### Exercise materials
====================
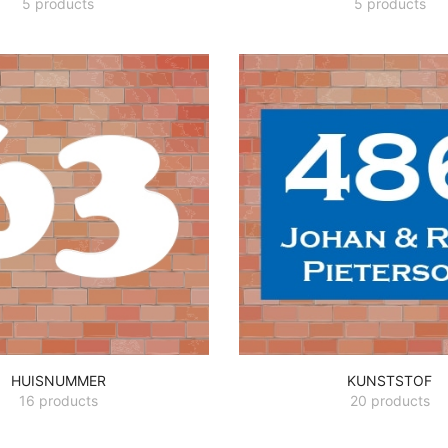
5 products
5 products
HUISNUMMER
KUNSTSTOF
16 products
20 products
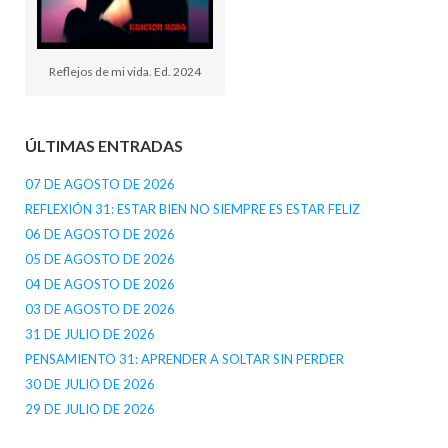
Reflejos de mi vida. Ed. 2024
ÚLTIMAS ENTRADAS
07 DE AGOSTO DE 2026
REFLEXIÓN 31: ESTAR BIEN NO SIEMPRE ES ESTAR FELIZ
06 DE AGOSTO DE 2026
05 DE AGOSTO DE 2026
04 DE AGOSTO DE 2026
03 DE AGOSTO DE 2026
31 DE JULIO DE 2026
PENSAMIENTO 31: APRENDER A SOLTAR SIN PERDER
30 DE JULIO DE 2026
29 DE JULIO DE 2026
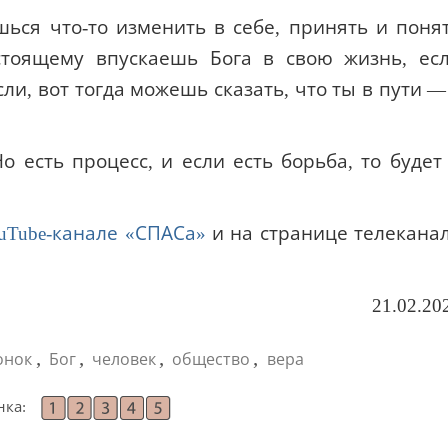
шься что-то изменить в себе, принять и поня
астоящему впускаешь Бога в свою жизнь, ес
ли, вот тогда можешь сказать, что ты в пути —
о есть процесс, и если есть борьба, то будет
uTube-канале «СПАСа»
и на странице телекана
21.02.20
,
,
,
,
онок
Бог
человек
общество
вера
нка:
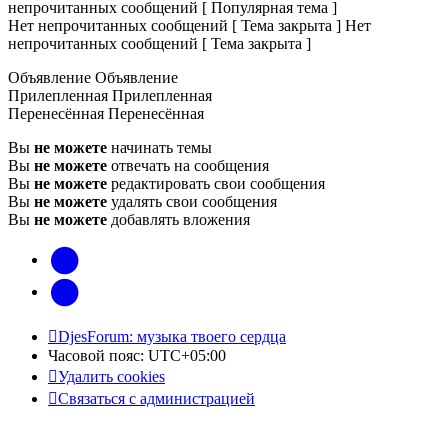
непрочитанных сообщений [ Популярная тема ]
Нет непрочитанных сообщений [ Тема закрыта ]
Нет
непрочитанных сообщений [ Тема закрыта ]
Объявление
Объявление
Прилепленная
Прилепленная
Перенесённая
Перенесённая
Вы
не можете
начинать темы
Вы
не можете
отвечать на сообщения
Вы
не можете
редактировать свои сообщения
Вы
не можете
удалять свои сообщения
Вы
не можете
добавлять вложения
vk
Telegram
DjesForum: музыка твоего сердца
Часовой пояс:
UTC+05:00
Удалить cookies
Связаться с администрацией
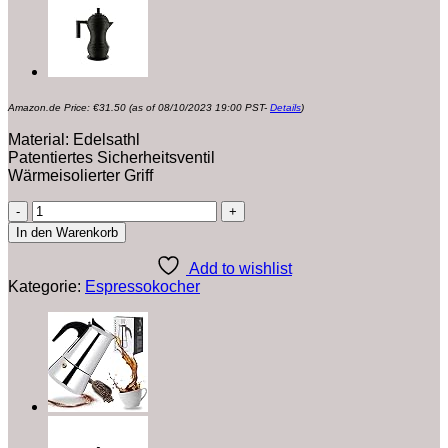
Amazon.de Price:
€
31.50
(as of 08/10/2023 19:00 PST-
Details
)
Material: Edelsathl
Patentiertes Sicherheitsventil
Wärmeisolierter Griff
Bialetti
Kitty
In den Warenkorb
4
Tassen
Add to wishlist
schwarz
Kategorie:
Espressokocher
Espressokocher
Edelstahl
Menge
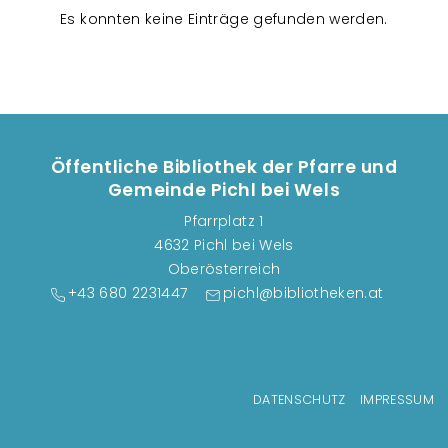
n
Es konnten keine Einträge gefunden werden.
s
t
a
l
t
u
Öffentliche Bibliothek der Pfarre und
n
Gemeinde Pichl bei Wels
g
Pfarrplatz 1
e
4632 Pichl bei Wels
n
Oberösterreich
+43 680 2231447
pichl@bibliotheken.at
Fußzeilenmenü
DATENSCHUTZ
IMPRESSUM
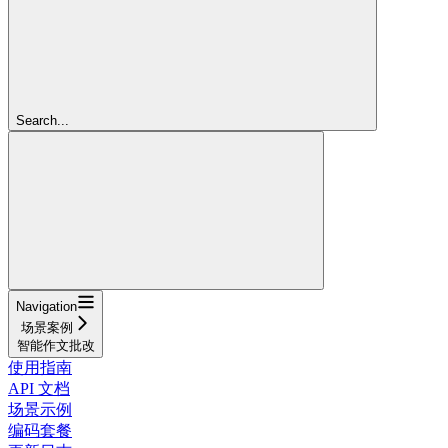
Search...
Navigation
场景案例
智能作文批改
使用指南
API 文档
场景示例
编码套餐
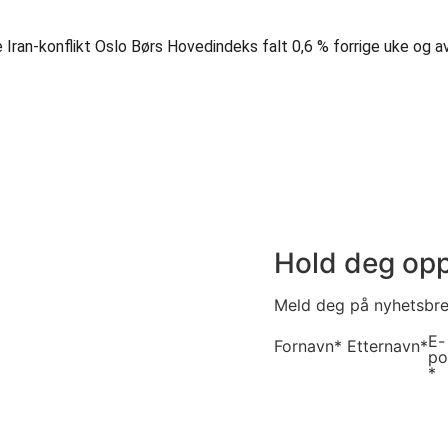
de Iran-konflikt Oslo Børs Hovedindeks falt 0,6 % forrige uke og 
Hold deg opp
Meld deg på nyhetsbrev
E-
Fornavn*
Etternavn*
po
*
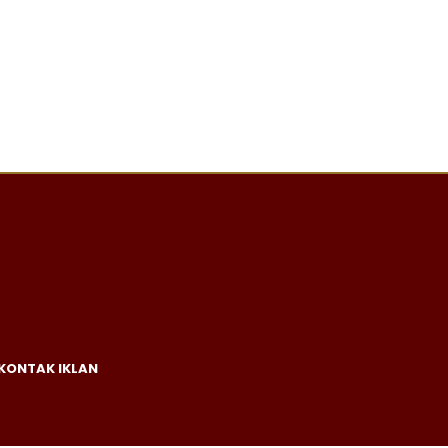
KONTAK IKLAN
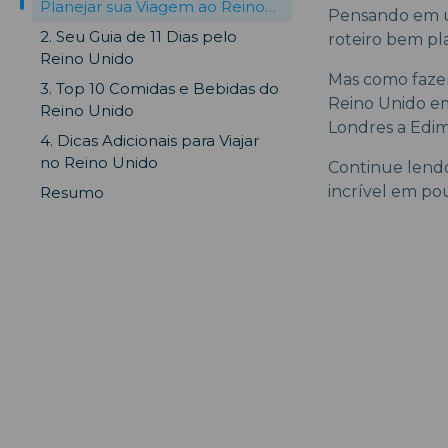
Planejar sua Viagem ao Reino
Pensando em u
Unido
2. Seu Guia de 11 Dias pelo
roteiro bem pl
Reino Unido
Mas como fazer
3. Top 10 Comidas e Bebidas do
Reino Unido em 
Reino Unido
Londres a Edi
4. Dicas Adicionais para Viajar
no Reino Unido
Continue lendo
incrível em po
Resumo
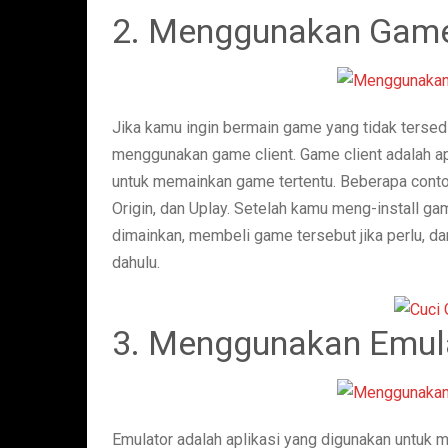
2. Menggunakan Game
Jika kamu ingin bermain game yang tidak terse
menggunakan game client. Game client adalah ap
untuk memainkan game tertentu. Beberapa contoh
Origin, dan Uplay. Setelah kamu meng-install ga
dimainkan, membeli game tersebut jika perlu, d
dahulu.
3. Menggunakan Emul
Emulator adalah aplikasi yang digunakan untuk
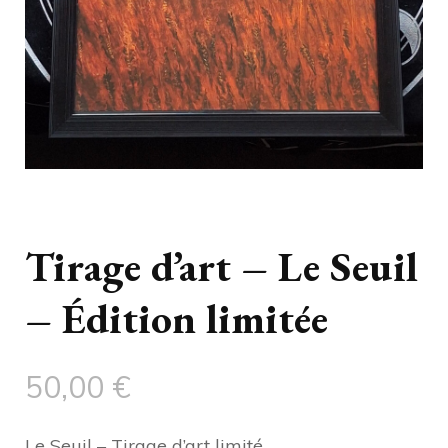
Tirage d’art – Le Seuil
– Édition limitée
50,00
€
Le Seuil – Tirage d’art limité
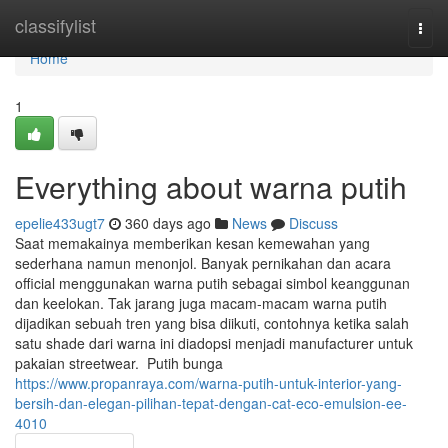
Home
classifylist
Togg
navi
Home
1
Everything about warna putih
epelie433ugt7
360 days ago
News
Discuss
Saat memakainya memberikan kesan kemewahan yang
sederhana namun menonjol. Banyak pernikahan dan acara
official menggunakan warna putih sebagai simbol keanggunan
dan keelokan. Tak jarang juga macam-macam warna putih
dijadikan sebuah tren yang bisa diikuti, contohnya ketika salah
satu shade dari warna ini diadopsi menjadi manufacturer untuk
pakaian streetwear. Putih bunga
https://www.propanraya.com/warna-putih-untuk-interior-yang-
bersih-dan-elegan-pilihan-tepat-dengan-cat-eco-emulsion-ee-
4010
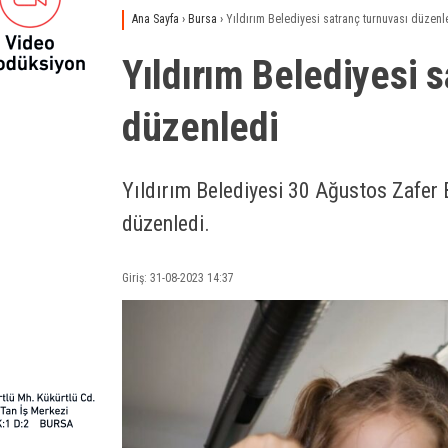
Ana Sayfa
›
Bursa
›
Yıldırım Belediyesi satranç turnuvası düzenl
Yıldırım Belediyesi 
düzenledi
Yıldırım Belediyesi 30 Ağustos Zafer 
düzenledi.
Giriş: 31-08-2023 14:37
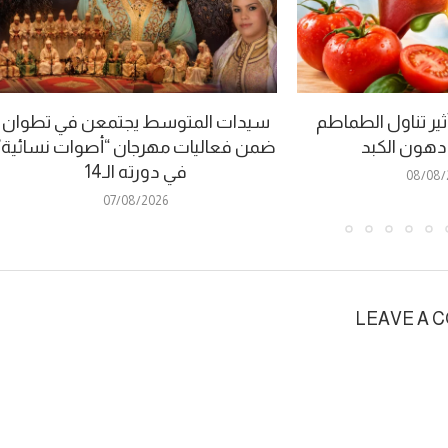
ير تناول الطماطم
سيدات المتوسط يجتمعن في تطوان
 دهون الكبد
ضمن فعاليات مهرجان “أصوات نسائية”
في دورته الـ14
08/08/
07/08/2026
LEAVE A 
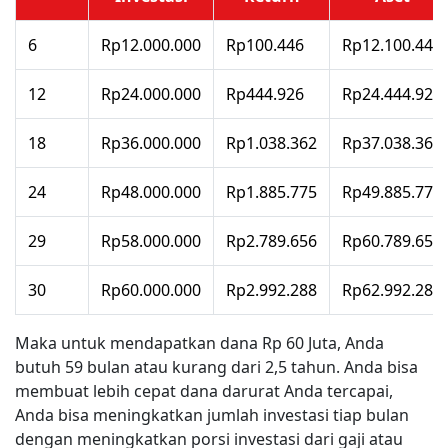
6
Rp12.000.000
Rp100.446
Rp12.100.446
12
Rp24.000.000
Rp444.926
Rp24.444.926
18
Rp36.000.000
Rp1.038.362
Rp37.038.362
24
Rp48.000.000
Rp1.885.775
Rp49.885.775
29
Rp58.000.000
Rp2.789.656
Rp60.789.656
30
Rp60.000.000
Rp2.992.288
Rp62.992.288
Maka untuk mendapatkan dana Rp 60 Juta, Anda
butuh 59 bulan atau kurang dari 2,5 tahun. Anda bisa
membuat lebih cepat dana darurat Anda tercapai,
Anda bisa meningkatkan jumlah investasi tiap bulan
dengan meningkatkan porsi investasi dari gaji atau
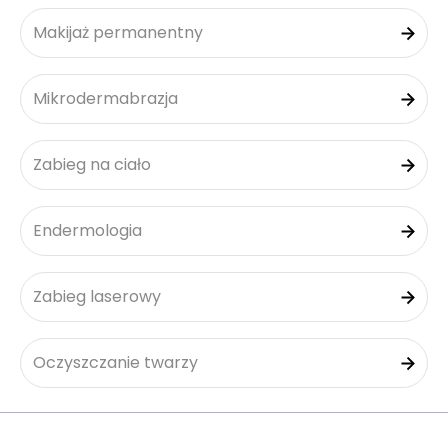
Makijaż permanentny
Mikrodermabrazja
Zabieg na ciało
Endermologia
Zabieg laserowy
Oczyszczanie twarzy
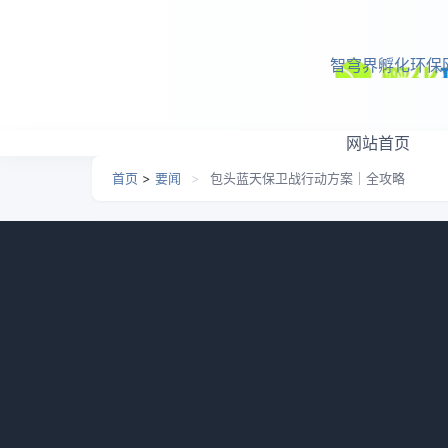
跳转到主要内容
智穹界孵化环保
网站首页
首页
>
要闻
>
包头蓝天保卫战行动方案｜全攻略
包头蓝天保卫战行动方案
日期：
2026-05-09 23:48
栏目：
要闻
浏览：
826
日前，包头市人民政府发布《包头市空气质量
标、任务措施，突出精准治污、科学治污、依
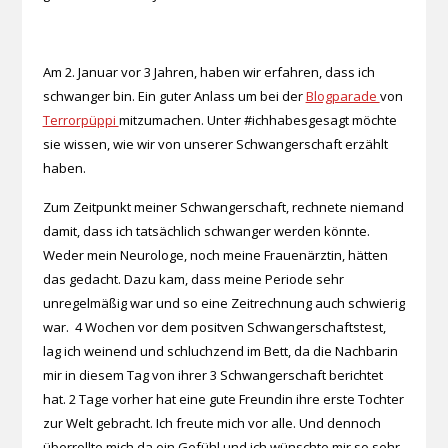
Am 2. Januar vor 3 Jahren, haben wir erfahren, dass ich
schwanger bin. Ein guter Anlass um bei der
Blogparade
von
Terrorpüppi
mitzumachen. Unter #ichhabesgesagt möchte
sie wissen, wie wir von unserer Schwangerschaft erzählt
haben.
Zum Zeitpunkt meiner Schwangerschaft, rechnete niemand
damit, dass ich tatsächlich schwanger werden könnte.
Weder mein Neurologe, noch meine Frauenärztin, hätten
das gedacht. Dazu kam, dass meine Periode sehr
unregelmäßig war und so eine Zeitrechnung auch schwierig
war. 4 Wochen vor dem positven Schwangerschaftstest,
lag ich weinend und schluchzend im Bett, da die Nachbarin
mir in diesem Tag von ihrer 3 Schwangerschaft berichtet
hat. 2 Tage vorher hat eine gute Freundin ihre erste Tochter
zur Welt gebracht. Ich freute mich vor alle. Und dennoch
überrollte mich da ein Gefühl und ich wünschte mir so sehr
====================
### Assignment
Your response should be made up of the lines in the data that contain the word "Unido".

### Expected answer
Unido
Reino Unido
Reino Unido em 
Reino Unido
no Reino Unido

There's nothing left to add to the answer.